EXERCISE INPUTS:
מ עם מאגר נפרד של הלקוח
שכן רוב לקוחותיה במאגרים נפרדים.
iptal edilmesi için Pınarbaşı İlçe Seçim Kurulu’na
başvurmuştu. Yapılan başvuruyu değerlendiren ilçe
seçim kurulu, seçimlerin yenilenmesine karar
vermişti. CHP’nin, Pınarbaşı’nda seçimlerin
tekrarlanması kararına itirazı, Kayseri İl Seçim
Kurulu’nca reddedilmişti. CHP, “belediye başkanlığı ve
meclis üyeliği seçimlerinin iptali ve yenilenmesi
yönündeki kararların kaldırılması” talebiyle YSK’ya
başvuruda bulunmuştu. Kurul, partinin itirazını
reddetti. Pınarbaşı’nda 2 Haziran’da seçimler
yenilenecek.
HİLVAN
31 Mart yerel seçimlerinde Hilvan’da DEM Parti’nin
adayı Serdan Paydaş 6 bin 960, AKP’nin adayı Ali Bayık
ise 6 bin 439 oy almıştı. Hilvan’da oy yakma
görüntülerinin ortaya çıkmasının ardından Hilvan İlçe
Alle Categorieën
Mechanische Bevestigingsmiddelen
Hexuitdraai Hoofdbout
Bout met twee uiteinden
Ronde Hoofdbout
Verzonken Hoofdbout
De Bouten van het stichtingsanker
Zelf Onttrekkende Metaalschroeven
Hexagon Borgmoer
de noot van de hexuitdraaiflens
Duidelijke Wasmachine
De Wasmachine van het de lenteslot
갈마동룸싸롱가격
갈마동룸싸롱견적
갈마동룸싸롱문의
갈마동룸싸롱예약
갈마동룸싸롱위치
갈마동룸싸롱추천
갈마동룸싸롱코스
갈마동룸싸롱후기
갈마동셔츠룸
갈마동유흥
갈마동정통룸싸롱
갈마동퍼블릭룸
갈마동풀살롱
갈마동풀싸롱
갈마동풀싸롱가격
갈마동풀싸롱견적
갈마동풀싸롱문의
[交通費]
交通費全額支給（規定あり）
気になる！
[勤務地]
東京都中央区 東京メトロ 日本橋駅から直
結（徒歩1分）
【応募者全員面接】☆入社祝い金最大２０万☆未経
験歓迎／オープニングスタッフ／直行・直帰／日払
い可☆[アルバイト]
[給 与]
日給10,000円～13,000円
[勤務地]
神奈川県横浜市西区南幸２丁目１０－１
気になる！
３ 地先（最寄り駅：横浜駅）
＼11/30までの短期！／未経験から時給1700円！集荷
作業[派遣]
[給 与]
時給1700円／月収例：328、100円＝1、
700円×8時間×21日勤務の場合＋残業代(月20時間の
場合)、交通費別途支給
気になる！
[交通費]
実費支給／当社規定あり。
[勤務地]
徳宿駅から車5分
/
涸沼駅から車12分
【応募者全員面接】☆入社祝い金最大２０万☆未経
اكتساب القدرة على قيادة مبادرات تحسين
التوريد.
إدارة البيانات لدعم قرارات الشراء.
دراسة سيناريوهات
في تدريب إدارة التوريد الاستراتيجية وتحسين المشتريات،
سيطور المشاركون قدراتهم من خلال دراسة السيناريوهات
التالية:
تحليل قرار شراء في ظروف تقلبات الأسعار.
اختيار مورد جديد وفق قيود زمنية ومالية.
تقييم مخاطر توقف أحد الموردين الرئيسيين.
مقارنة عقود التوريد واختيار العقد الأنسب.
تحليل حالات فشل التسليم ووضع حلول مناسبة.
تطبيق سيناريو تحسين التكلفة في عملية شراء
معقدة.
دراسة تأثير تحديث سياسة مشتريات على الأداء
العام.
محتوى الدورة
...
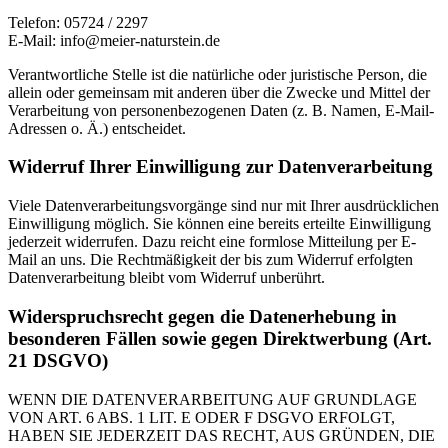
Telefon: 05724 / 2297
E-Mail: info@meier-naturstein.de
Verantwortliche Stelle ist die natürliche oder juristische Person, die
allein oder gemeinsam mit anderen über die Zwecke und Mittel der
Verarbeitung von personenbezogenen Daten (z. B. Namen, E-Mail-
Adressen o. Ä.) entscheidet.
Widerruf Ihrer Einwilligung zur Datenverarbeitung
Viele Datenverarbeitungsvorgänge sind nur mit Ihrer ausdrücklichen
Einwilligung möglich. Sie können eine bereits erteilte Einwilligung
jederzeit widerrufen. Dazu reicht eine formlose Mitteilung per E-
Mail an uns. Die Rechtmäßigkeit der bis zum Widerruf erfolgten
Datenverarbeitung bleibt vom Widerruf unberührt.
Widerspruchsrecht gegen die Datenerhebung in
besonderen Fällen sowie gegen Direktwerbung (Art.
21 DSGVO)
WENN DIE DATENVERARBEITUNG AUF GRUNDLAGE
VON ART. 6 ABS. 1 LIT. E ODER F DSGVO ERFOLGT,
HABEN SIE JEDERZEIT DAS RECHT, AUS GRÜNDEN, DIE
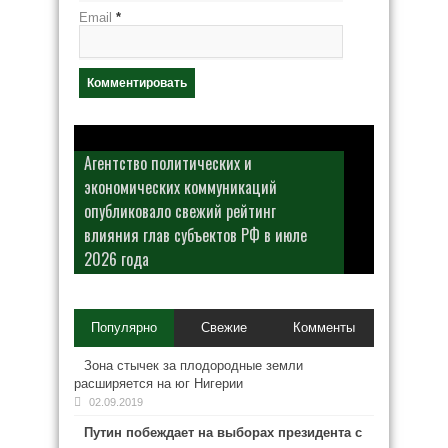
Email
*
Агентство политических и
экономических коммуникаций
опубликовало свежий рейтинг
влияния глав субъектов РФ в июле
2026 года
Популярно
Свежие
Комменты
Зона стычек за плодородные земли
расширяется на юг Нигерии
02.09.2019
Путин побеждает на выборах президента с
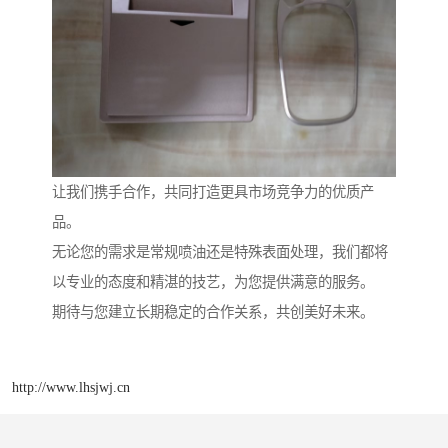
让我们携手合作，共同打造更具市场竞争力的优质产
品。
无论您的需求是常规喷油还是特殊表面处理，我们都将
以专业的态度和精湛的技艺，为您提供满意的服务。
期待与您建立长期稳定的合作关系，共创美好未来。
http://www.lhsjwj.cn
==
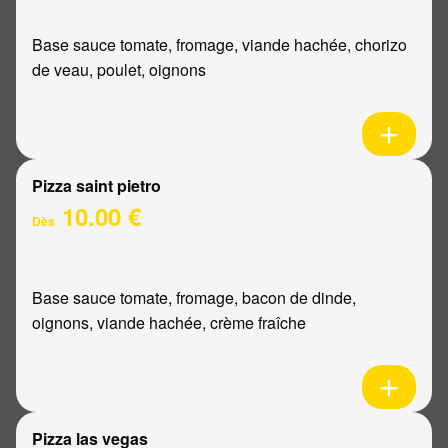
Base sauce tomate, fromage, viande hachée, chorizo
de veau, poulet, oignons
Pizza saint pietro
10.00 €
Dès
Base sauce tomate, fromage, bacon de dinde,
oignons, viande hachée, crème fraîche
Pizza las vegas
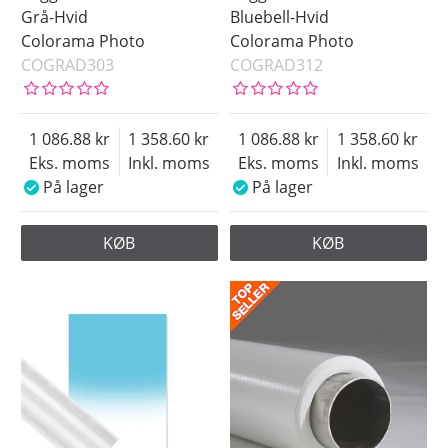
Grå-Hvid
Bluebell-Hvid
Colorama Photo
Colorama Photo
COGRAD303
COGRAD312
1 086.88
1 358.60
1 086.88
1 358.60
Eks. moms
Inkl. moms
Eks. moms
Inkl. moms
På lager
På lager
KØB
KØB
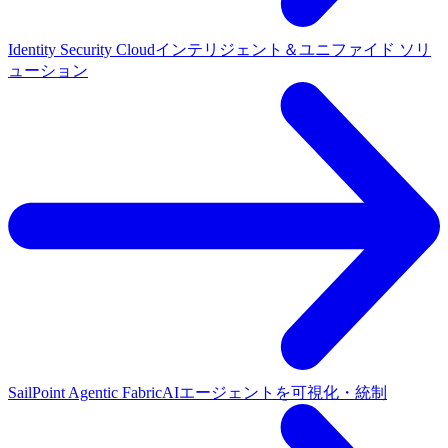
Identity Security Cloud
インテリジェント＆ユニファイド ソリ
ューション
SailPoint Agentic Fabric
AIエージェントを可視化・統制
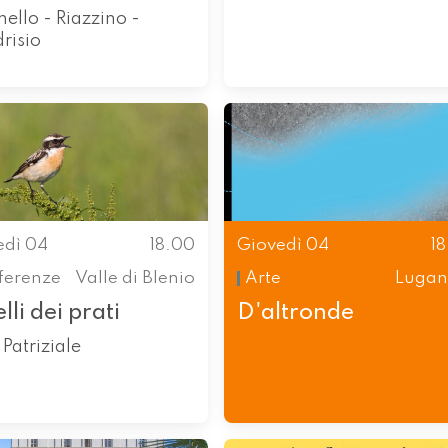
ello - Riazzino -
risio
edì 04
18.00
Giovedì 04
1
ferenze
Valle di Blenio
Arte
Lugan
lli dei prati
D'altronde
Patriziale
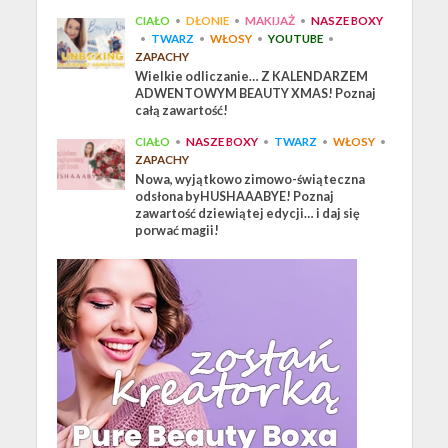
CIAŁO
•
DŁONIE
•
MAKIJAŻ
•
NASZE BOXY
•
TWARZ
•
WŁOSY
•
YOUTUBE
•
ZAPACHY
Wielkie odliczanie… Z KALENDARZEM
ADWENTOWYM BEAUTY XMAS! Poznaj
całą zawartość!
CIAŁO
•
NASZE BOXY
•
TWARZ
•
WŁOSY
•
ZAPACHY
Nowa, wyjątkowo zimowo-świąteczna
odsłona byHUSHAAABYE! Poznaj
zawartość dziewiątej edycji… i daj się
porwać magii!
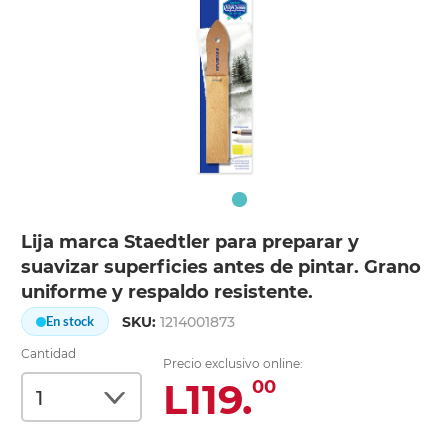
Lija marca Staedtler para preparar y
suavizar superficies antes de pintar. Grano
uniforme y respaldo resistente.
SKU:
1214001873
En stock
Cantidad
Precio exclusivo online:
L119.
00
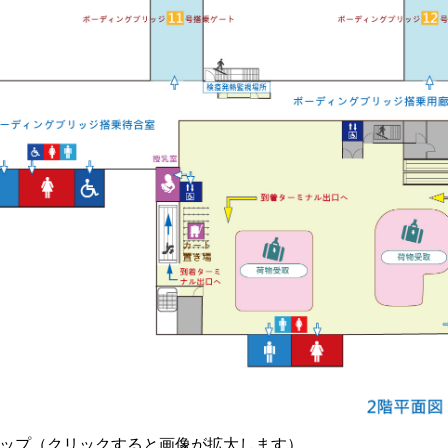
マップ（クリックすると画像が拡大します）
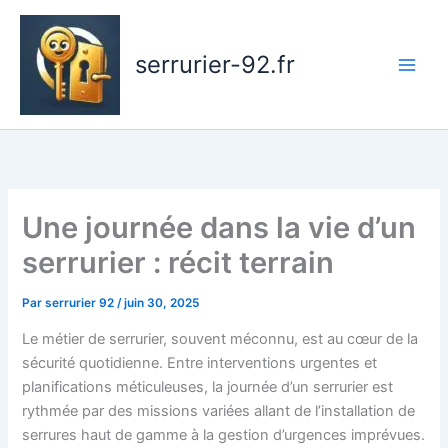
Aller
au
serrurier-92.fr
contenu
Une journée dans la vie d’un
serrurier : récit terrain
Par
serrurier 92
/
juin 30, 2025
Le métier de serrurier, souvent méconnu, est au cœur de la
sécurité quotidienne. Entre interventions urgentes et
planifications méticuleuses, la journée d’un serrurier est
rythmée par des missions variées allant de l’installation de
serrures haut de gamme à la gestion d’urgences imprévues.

WORK INSTRUCTIONS:
Once you find the line with "מ עם מאגר נפרד של הלקוח" in the entries above, output it and each line after it up to and including the line with "De Bouten van het stichtingsanker", and nothing else.

EXERCISE ANSWER:
מ עם מאגר נפרד של הלקוח
שכן רוב לקוחותיה במאגרים נפרדים.
iptal edilmesi için Pınarbaşı İlçe Seçim Kurulu’na
başvurmuştu. Yapılan başvuruyu değerlendiren ilçe
seçim kurulu, seçimlerin yenilenmesine karar
vermişti. CHP’nin, Pınarbaşı’nda seçimlerin
tekrarlanması kararına itirazı, Kayseri İl Seçim
Kurulu’nca reddedilmişti. CHP, “belediye başkanlığı ve
meclis üyeliği seçimlerinin iptali ve yenilenmesi
yönündeki kararların kaldırılması” talebiyle YSK’ya
başvuruda bulunmuştu. Kurul, partinin itirazını
reddetti. Pınarbaşı’nda 2 Haziran’da seçimler
yenilenecek.
HİLVAN
31 Mart yerel seçimlerinde Hilvan’da DEM Parti’nin
adayı Serdan Paydaş 6 bin 960, AKP’nin adayı Ali Bayık
ise 6 bin 439 oy almıştı. Hilvan’da oy yakma
görüntülerinin ortaya çıkmasının ardından Hilvan İlçe
Alle Categorieën
Mechanische Bevestigingsmiddelen
Hexuitdraai Hoofdbout
Bout met twee uiteinden
Ronde Hoofdbout
Verzonken Hoofdbout
De Bouten van het stichtingsanker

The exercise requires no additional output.